* [WORK INSTRUCTION]
Wherever "with" shows up in the records below, copy the whole line.

---------- SOURCE INFORMATION

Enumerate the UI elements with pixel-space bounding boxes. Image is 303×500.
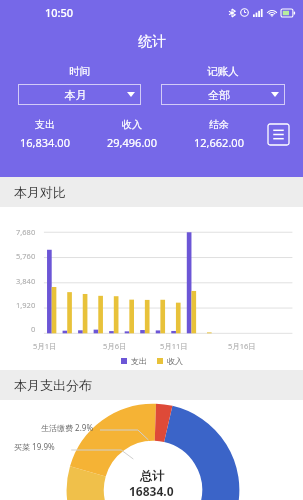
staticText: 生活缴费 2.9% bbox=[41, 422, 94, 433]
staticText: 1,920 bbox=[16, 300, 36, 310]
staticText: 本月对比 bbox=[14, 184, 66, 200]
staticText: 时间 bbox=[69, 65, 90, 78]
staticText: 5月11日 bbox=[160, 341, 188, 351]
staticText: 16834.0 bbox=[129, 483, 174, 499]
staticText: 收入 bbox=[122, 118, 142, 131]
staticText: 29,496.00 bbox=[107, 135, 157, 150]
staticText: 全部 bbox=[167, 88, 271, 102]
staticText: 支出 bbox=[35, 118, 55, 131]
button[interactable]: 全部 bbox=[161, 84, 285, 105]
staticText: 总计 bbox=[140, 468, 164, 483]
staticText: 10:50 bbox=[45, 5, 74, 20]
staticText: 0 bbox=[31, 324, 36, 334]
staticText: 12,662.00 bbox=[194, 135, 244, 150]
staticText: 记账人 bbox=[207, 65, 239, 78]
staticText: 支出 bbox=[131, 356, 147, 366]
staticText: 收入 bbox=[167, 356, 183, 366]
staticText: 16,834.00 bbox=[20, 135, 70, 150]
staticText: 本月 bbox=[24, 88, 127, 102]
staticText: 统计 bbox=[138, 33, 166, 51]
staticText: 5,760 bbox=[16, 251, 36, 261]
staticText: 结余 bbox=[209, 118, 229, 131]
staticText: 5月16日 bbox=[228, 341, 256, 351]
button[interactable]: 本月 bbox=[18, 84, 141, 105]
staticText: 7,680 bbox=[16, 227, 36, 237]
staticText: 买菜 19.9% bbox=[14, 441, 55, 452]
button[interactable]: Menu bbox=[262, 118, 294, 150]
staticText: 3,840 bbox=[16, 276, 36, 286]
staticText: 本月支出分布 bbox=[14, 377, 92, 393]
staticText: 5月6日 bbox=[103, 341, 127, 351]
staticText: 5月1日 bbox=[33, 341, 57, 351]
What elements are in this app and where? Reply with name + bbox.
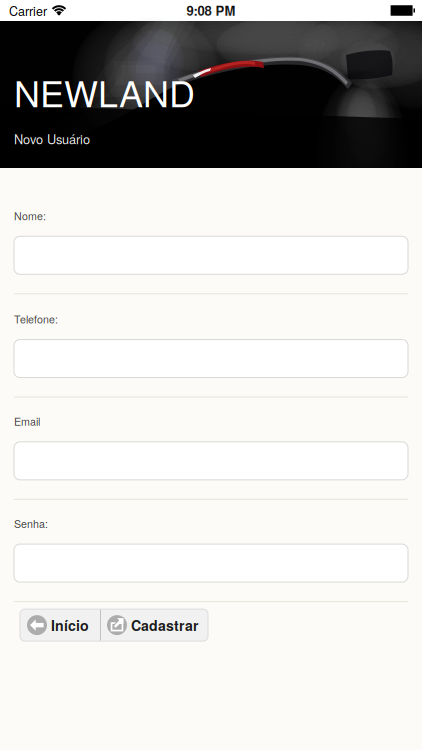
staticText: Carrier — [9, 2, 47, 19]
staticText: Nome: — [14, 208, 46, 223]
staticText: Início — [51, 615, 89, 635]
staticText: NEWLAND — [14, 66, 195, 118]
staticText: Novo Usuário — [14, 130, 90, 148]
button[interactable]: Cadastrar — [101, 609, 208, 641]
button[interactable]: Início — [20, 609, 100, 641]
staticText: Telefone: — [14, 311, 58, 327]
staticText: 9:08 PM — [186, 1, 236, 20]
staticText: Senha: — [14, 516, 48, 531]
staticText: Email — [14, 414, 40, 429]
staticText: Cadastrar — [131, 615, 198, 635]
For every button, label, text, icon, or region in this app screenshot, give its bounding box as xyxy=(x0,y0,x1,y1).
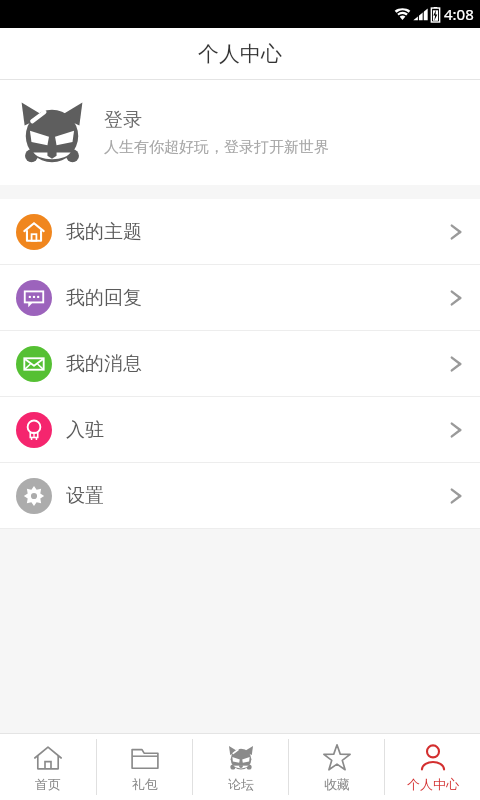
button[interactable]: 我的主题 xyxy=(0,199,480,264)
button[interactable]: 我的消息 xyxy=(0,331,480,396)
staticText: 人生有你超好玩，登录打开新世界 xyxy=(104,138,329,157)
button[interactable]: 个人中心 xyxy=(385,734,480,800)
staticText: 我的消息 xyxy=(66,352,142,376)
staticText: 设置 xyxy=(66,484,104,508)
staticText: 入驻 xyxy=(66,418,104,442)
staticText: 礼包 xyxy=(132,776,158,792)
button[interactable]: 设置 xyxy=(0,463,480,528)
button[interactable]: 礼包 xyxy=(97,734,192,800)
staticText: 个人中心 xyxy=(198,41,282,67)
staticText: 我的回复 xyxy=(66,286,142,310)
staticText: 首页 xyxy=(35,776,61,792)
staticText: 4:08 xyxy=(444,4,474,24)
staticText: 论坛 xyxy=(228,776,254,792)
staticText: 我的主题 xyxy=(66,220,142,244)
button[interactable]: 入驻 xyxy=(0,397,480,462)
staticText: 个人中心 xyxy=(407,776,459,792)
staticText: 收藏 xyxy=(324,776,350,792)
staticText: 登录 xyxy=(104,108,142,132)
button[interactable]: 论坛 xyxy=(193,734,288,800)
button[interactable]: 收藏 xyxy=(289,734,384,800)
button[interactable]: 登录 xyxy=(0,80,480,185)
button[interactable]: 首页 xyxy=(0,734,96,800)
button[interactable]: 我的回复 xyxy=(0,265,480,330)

--------------------

* [TASK RESPONSE]
Enumerate the UI elements with pixel-space bounding boxes. Image is 303×500.
What elements are in this app and where? Reply with name + bbox.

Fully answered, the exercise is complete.